Notenbanken beginnen mit Liquiditätsabbau
Die Europäische Zentralbank (EZB) und die Federal Reserve (Fed) haben ihre "Exit"-Strategie zum
langsamen Liquiditätsabbau bereits formuliert. Ziel ist es, die Geldmittelversorgung schrittweise einzudämmen,
nachdem sich die Situation in der Finanzwelt wieder gebessert hat. Geplant ist eine Verkürzung der Laufzeiten
von Krediten an die Geschäftsbanken. "Früher oder später sollte der Großteil des ausstehenden
Volumens wieder über die Hauptrefinanzierungsgeschäfte vergeben werden. Das bedeutet Laufzeiten von einer
Woche, wie es vor der Krise üblich war", so Brezinschek. Leitzinsanhebungen stellen aus Sicht der RZB-Analysten
erst den letzten Schritt aus der erweiterten Geldpolitik dar. Sie werden im ersten Halbjahr nicht auf dem Plan
stehen, sondern erst im Verlauf der zweiten Jahreshälfte einsetzen.
Abnehmende Wirtschaftsdynamik 2010 – Deutschland im Spitzenfeld
Im vierten Quartal sollten noch die Wachstumskräfte dominieren. In den großen Volkswirtschaften kann
der Jahresvergleich des Bruttoinlandsprodukts (BIP) deshalb ab dem ersten Quartal auch wieder ein Plus aufweisen.
Die Konjunkturdynamik lässt aber im Jahresverlauf nach. Es wird zwar weiterhin Wachstum geben, wenngleich
auch etwas schwächer als zuvor.
Von den großen Ländern sollte Deutschland mit einem BIP-Wachstum von 2,0 Prozent p.a. an der Spitze
liegen, die Schlusslichter markieren wenig überraschend Italien (0,7 Prozent) und Spanien (0,6 Prozent p.a.).
Exporte und Lagerinvestitionen stellen die Wachstumstreiber dar, Rückenwind gibt auch der öffentliche
Konsum, wogegen der private Konsum und Investitionen das Wirtschaftswachstum noch bremsen.

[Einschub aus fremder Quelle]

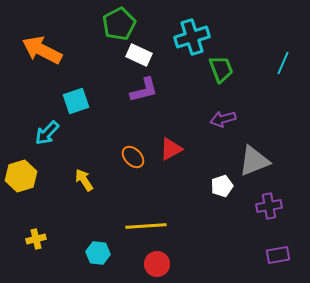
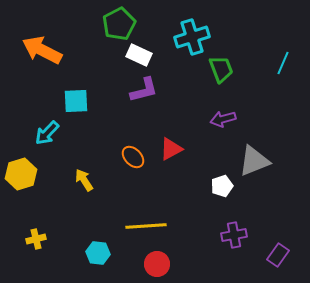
cyan square: rotated 16 degrees clockwise
yellow hexagon: moved 2 px up
purple cross: moved 35 px left, 29 px down
purple rectangle: rotated 45 degrees counterclockwise
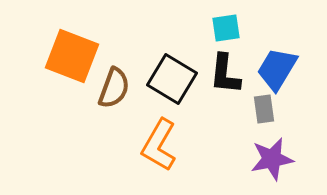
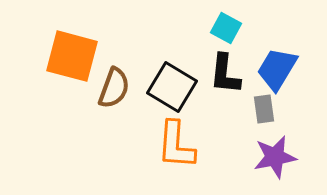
cyan square: rotated 36 degrees clockwise
orange square: rotated 6 degrees counterclockwise
black square: moved 8 px down
orange L-shape: moved 17 px right; rotated 26 degrees counterclockwise
purple star: moved 3 px right, 2 px up
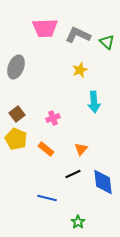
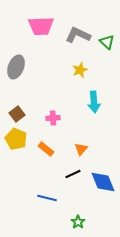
pink trapezoid: moved 4 px left, 2 px up
pink cross: rotated 16 degrees clockwise
blue diamond: rotated 16 degrees counterclockwise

Euroschwäche setzt sich im ersten Quartal fort
Die jüngste Euro-Schwäche sollte sich im ersten Quartal 2010 fortsetzen. Der US-Arbeitsmarkt hingegen
verbessert sich und es kommt zu einem vorübergehenden ölpreisbedingten Inflationsanstieg. Dies könnte
diese Zinserwartungen im ersten Quartal 2010 trotz bereits sinkender US-Vorlaufindikatoren noch erhöhen. Die
Rückführung der großen Kreditaufnahmen in US-Dollar („Carry Trades“) und auch Ratingänderungen
in der Eurozone könnten den Devisenmarkt beeinflussen. All diese Faktoren würden den Euro gegenüber
dem US-Dollar-Kurs zwischenzeitig noch weiter unter Abwärtsdruck bringen.
Brezinschek erwartet den Beginn von US-Zinsanhebungen gegen Ende 2010 und rechnet deshalb für diesen Zeitraum
deshalb mit einem weiteren Rückgang des Euro zum US-Dollar-Kurs, der je nach Tempo der US-Zinsanhebungen anschließend
die Marke 1,40 auch deutlich unterschreiten dürfte.
Zinsen bleiben niedrig
Bis weit ins Frühjahr dürften die Geld- und Kapitalmarktsätze in den USA und der Eurozone auf niedrigem
Niveau verharren. Erst die Erwartung von Zinsanhebungen und höhere Risikoprämien für Staatspapiere
werden im zweiten Halbjahr zu höheren Renditen quer über die Laufzeiten führen. Die extrem steile
Zinskurve und die gedämpfte Inflation bremsen jedoch den Anstieg.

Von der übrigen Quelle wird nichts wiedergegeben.